Note: this is a "stacked" call.


 setNewlineSignificant(true); // newlines are significant - stack is 1 setNewlineSignificant(true); // newlines
 are significant - stack is 2 setNewlineSignificant(false); // newlines are still significant - stack is 1
 setNewlineSignificant(false); // newlines are no more significant again - stack is 0

 
Parameters:
val - true if newline characters must be significant, false if they must be collapsed according to HTML rules.

getTagCode

protected int getTagCode(byte[] b,
                         int offset,
                         int count)
Method to compute the tag code identifying a tag name.

This is the value which is passed to ContentHandler's for reporting a tag name.  Derived class may override it.

Parameters:
b - byte array containing the bytes to be hashed
offset - position of the first byte in the array
count - number of bytes to be hashed
Returns:
the corresponding hash code

foundStartTagName

public void foundStartTagName(byte[] buffer,
                              int offset,
                              int count)
Description copied from class: XmlTokenizer
Method called when a start-tag has been found.

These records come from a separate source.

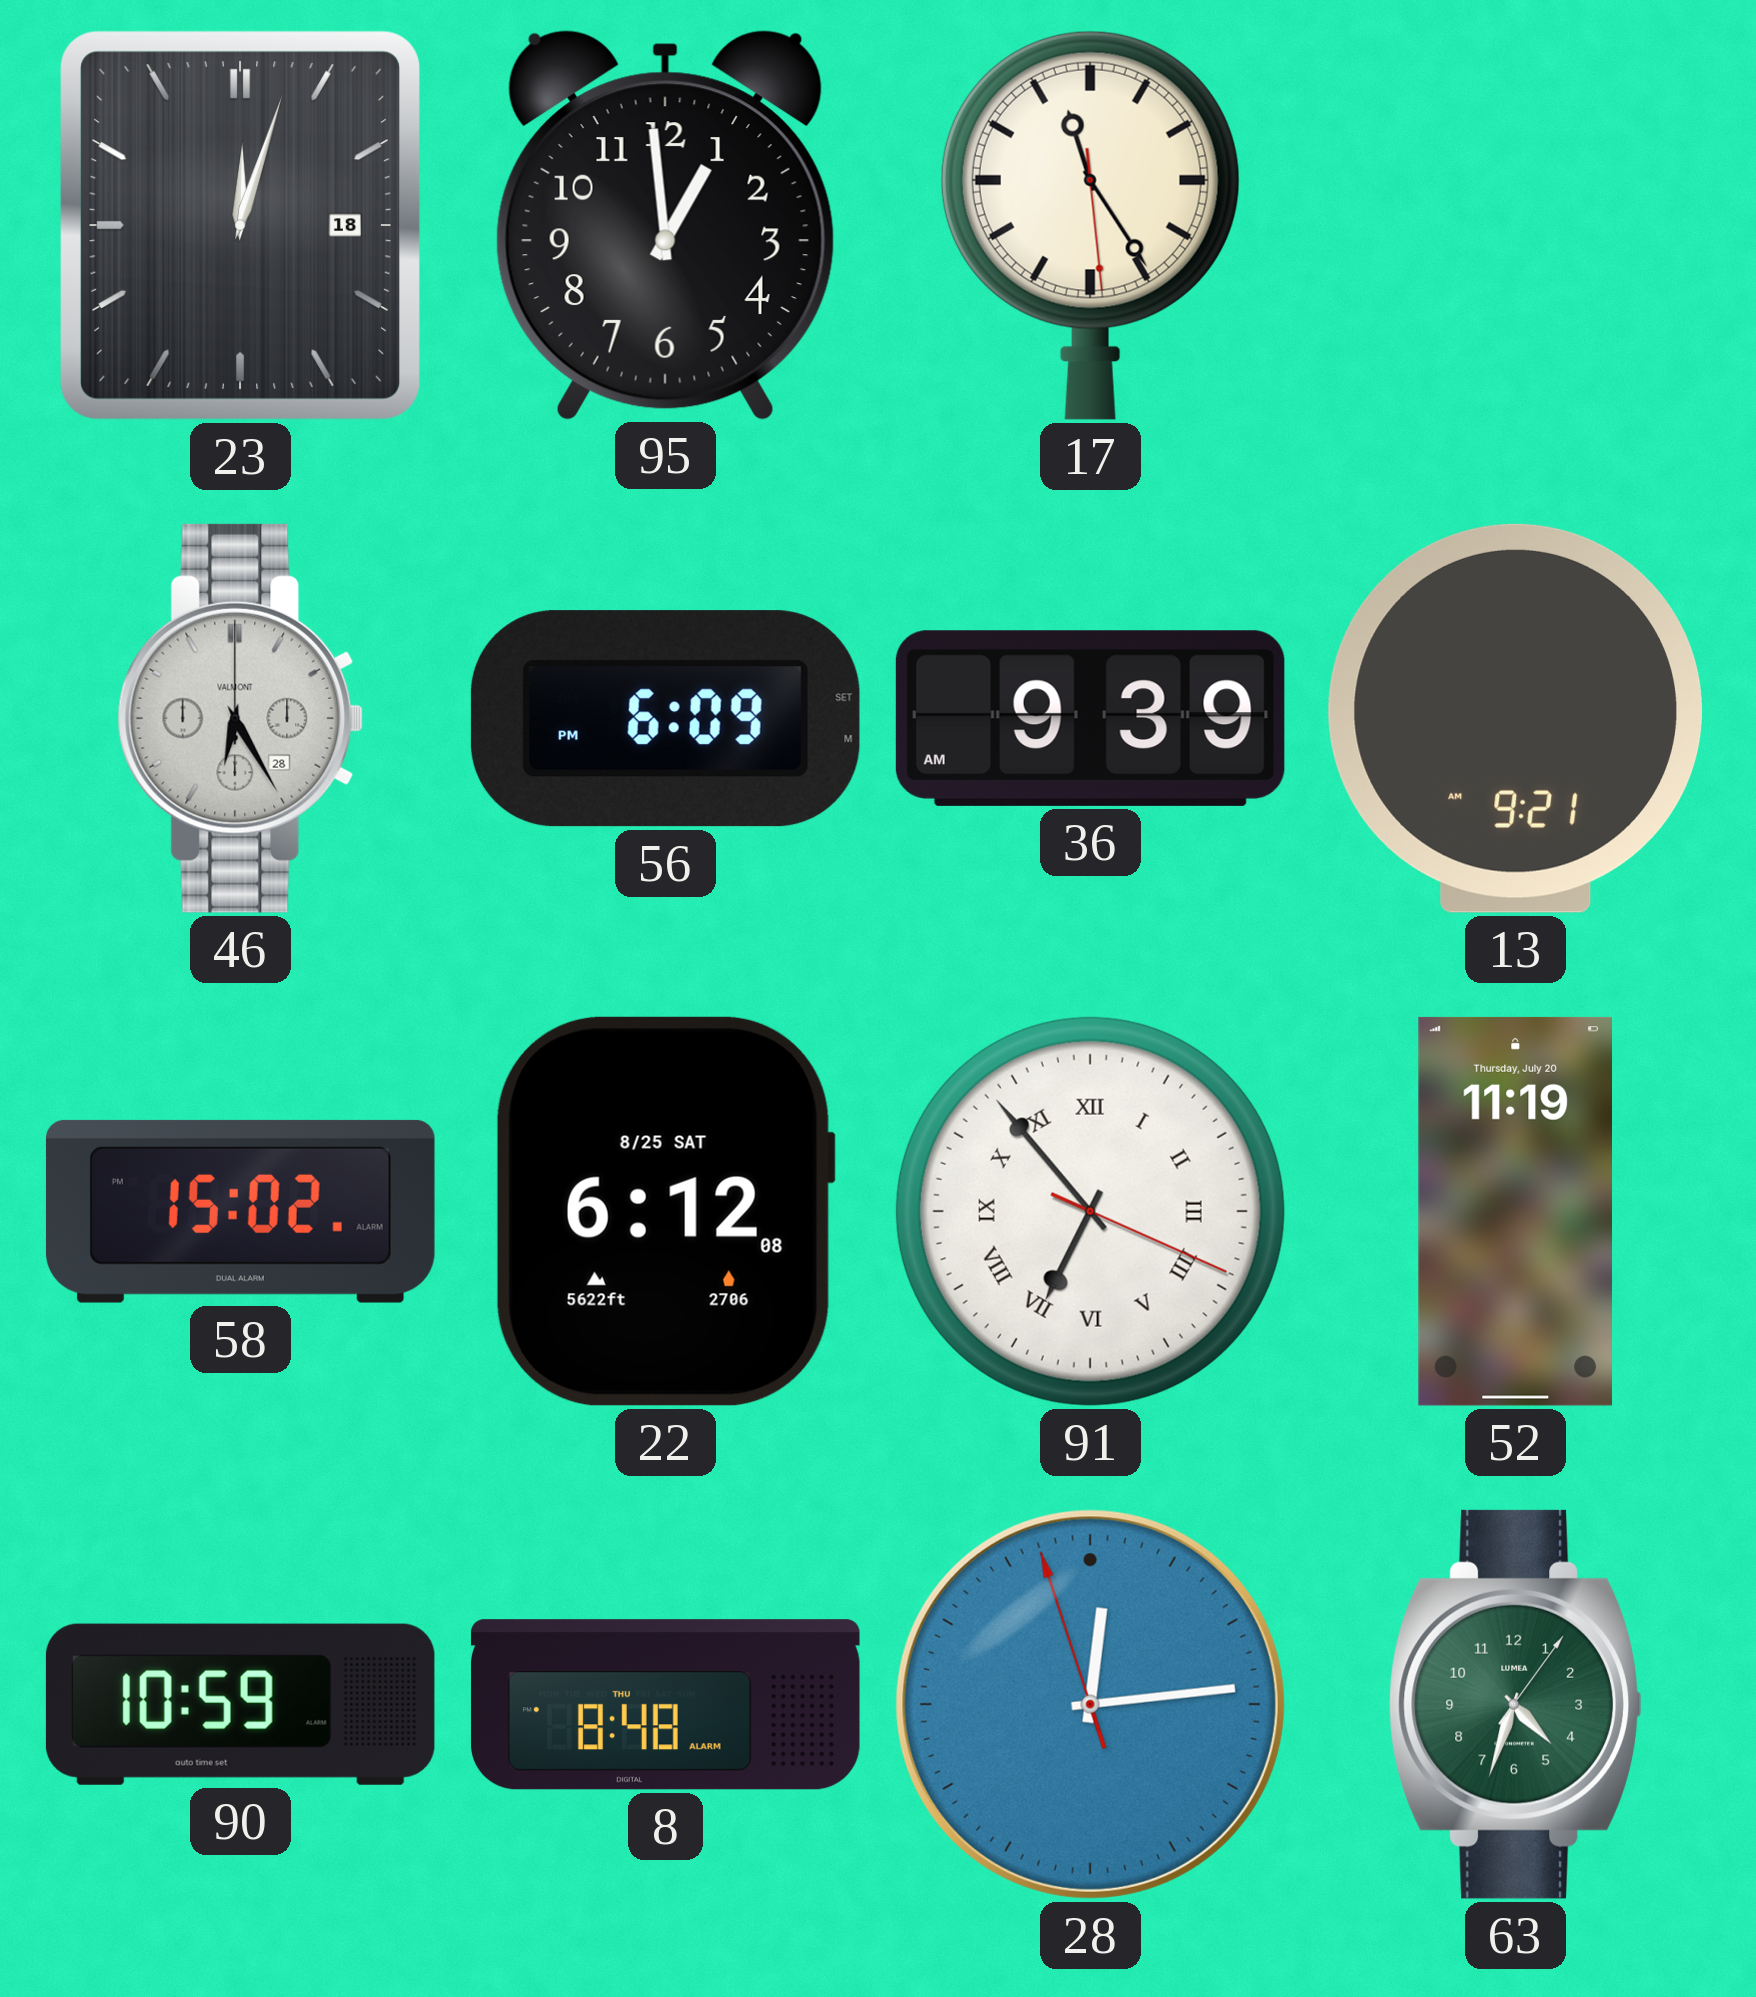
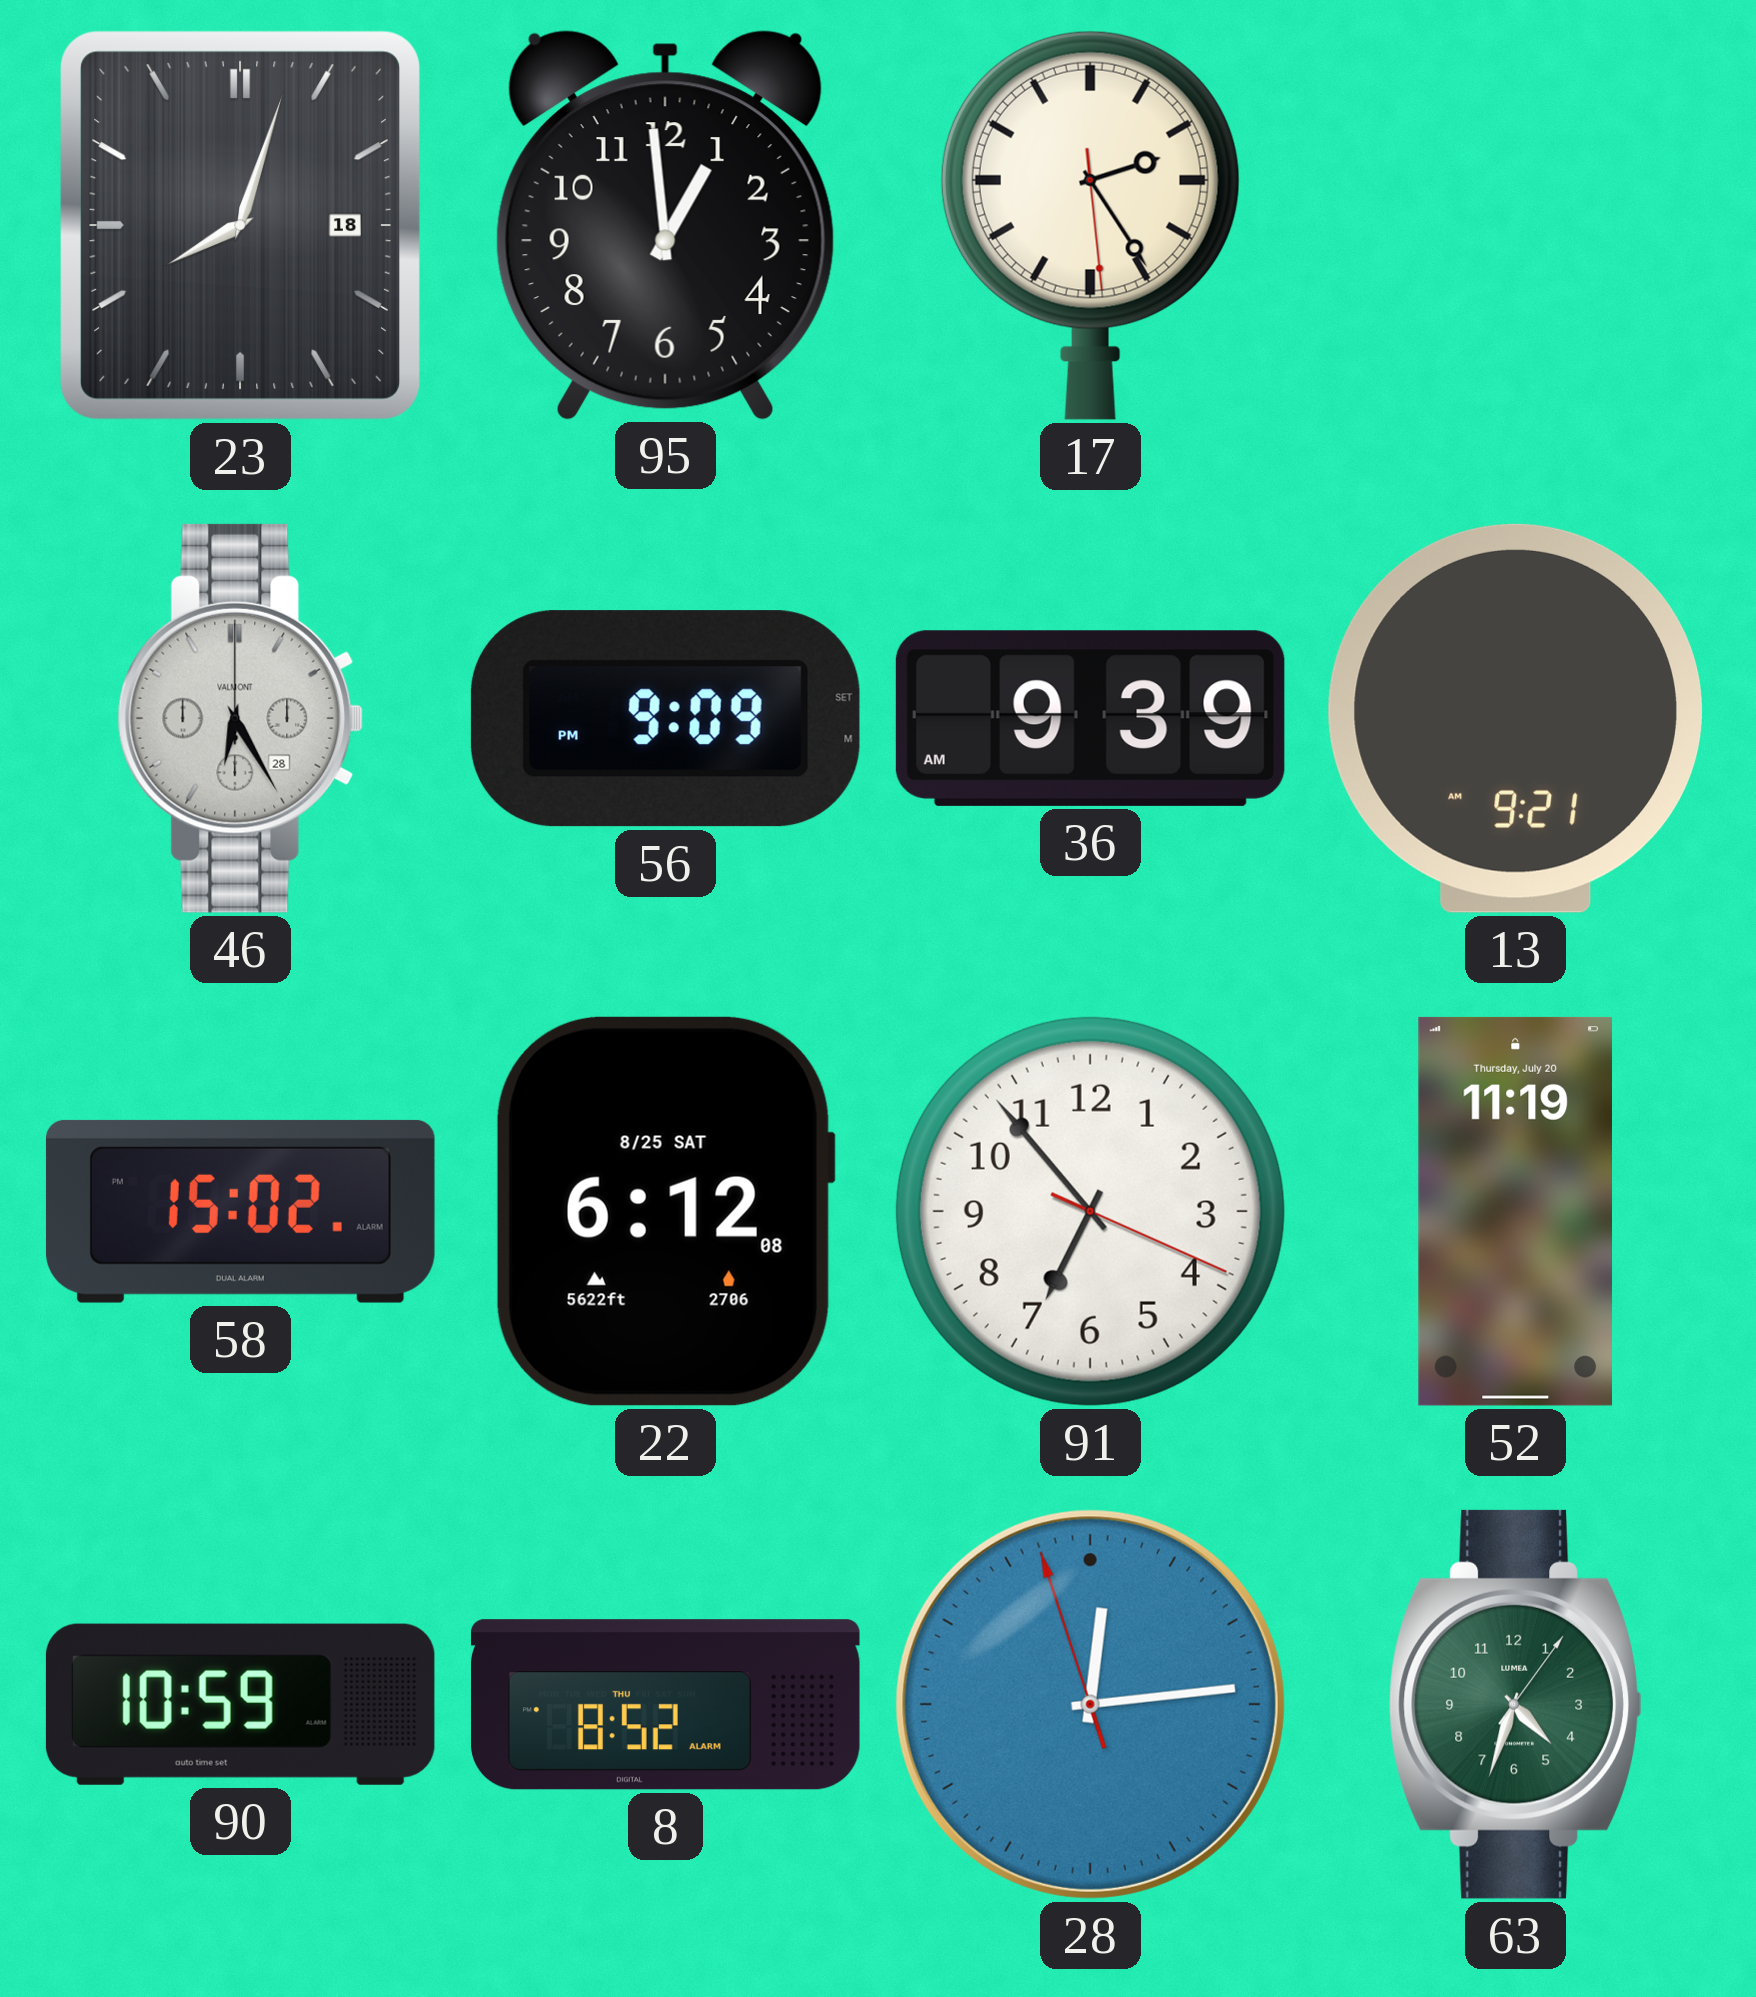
23: 12:03 -> 8:03
17: 11:24 -> 2:24
56: 6:09 -> 9:09
91 numerals: Roman -> Arabic
8: 8:48 -> 8:52
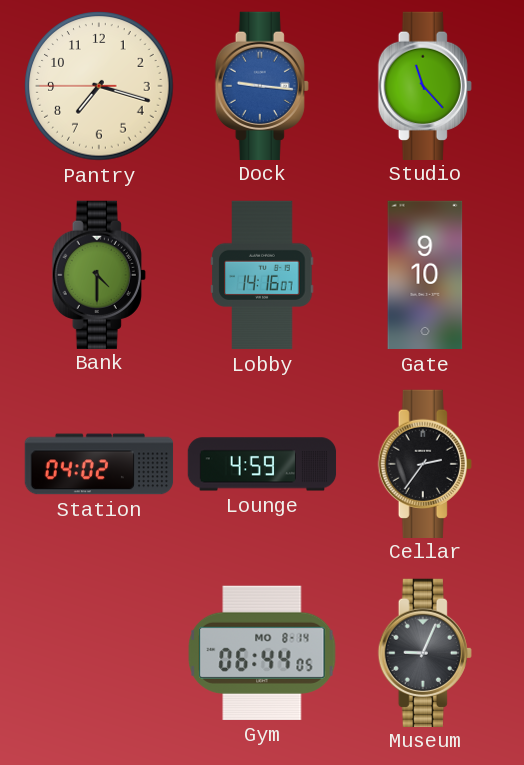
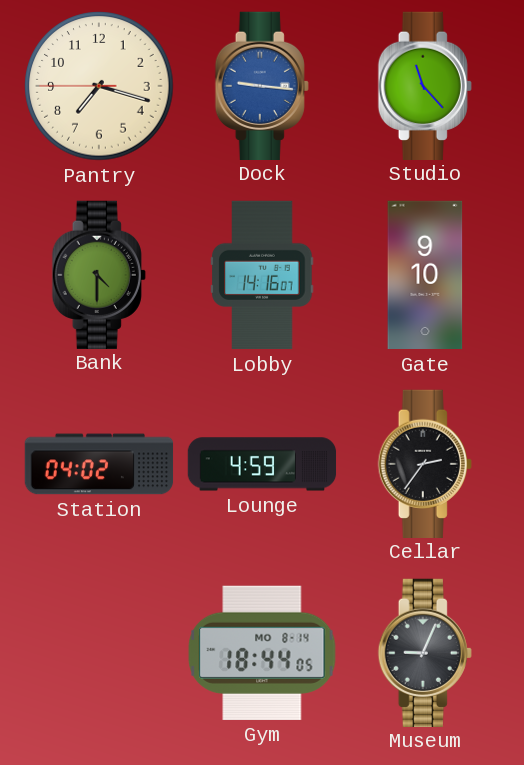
Gym: 06:44 -> 18:44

Derived class may override this method.

Overrides:
foundStartTagName in class XmlTokenizer
Tags copied from class: XmlTokenizer
Parameters:
input - byte array containing the name of the tag that started
offset - position of the first character of the tag name in the array
count - number of bytes the tag name is made of

foundEndTagName

public void foundEndTagName(byte[] buffer,
                            int offset,
                            int count)
Description copied from class: XmlTokenizer
Method called when an end-tag has been found.

Derived class may override this method.

Overrides:
foundEndTagName in class XmlTokenizer
Tags copied from class: XmlTokenizer
Parameters:
input - byte array containing the name of the tag that ended
offset - position of the first character of the tag name in the array
count - number of bytes the tag name is made of

foundEndEmptyTag

public final void foundEndEmptyTag()
Description copied from class: XmlTokenizer
Method called when an empty-tag has been found.

This method is called just after all events related to the starting tag have been reported. The implied tagName is the one of the starting tag (e.g.: the most recently reported start-tag.)

Derived class may override this method.

 Example:
    generates:
   - foundStartTagName("FOO");
   - foundAttributeName("A");
   - foundAttributeValue("B");
   - foundEndEmptyTag();
 
Overrides:
foundEndEmptyTag in class XmlTokenizer

foundCharacterData

public final void foundCharacterData(byte[] buffer,
                                     int offset,
                                     int count)
Description copied from class: XmlTokenizer
Method called when character data content has been found.

Derived class may override this method.

Overrides:
foundCharacterData in class XmlTokenizer
Tags copied from class: XmlTokenizer
Parameters:
input - byte array containing the character data that was found
offset - position of the first character data in the array
count - number of bytes the character data content is made of

foundCharacter

public final void foundCharacter(char charFound)
Description copied from class: XmlTokenizer
Method called when a character has been found in contents, this character resulting from a character reference resolution.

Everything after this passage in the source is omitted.